Re: [LSF/MM/BPF TOPIC] Measuring limits and enhancing buffered IO

Kent Overstreet <kent.overstreet@xxxxxxxxx> · Tue, 27 Feb 2024 10:52:51 -0500

On Tue, Feb 27, 2024 at 07:32:32AM -0800, Paul E. McKenney wrote:
> I could simply use the same general approach that I use within RCU
> itself, which currently has absolutely no idea how much memory (if any)
> that each callback will free.  Especially given that some callbacks
> free groups of memory blocks, while other free nothing.  ;-)
> 
> Alternatively, we could gather statistics on the amount of memory freed
> by each callback and use that as an estimate.
> 
> But we should instead step back and ask exactly what we are trying to
> accomplish here, which just might be what Dave Chinner was getting at.
> 
> At a ridiculously high level, reclaim is looking for memory to free.
> Some read-only memory can often be dropped immediately on the grounds
> that its data can be read back in if needed.  Other memory can only be
> dropped after being written out, which involves a delay.  There are of
> course many other complications, but this will do for a start.
> 
> So, where does RCU fit in?
> 
> RCU fits in between the two.  With memory awaiting RCU, there is no need
> to write anything out, but there is a delay.  As such, memory waiting
> for an RCU grace period is similar to memory that is to be reclaimed
> after its I/O completes.
> 
> One complication, and a complication that we are considering exploiting,
> is that, unlike reclaimable memory waiting for I/O, we could often
> (but not always) have some control over how quickly RCU's grace periods
> complete.  And we already do this programmatically by using the choice
> between sychronize_rcu() and synchronize_rcu_expedited().  The question
> is whether we should expedite normal RCU grace periods during reclaim,
> and if so, under what conditions.
> 
> You identified one potential condition, namely the amount of memory
> waiting to be reclaimed.  One complication with this approach is that RCU
> has no idea how much memory each callback represents, and for call_rcu(),
> there is no way for it to find out.  For kfree_rcu(), there are ways,
> but as you know, I am questioning whether those ways are reasonable from
> a performance perspective.  But even if they are, we would be accepting
> more error from the memory waiting via call_rcu() than we would be
> accepting if we just counted blocks instead of bytes for kfree_rcu().
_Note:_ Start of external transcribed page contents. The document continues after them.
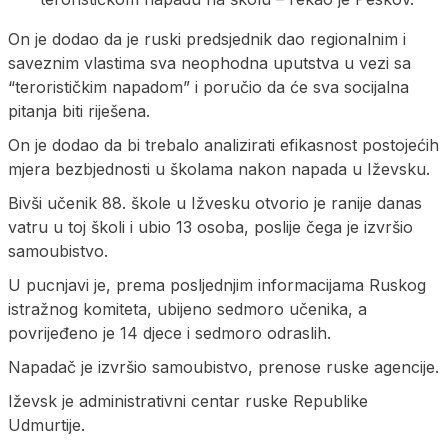
On je dodao da je ruski predsjednik dao regionalnim i
saveznim vlastima sva neophodna uputstva u vezi sa
“terorističkim napadom” i poručio da će sva socijalna
pitanja biti riješena.
On je dodao da bi trebalo analizirati efikasnost postojećih
mjera bezbjednosti u školama nakon napada u Iževsku.
Bivši učenik 88. škole u Ižvesku otvorio je ranije danas
vatru u toj školi i ubio 13 osoba, poslije čega je izvršio
samoubistvo.
U pucnjavi je, prema posljednjim informacijama Ruskog
istražnog komiteta, ubijeno sedmoro učenika, a
povrijeđeno je 14 djece i sedmoro odraslih.
Napadač je izvršio samoubistvo, prenose ruske agencije.
Iževsk je administrativni centar ruske Republike
Udmurtije.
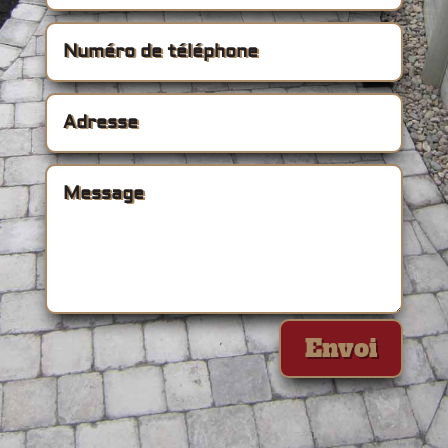
Envoi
You're _way_ overcomplicating this.

The relevant thing to consider is the relative cost of __ksize() and
kfree_rcu(). __ksize() is already pretty cheap, and with slab gone and
space available in struct slab we can get it down to a single load.
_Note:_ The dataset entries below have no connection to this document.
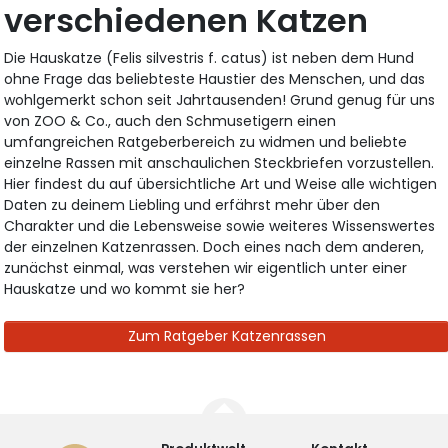
verschiedenen Katzen
Die Hauskatze (Felis silvestris f. catus) ist neben dem Hund
ohne Frage das beliebteste Haustier des Menschen, und das
wohlgemerkt schon seit Jahrtausenden! Grund genug für uns
von ZOO & Co., auch den Schmusetigern einen
umfangreichen Ratgeberbereich zu widmen und beliebte
einzelne Rassen mit anschaulichen Steckbriefen vorzustellen.
Hier findest du auf übersichtliche Art und Weise alle wichtigen
Daten zu deinem Liebling und erfährst mehr über den
Charakter und die Lebensweise sowie weiteres Wissenswertes
der einzelnen Katzenrassen. Doch eines nach dem anderen,
zunächst einmal, was verstehen wir eigentlich unter einer
Hauskatze und wo kommt sie her?
Zum Ratgeber Katzenrassen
> Let me reiterate that:  The estimation error that you are objecting to
> for kfree_rcu() is completely and utterly unavoidable for call_rcu().

hardly, callsites manually freeing memory manually after an RCU grace
period can do the accounting manually - if they're hot enough to matter,
most aren.t

and with memory allocation profiling coming, which also tracks # of
allocations, we'll also have an easy way to spot those.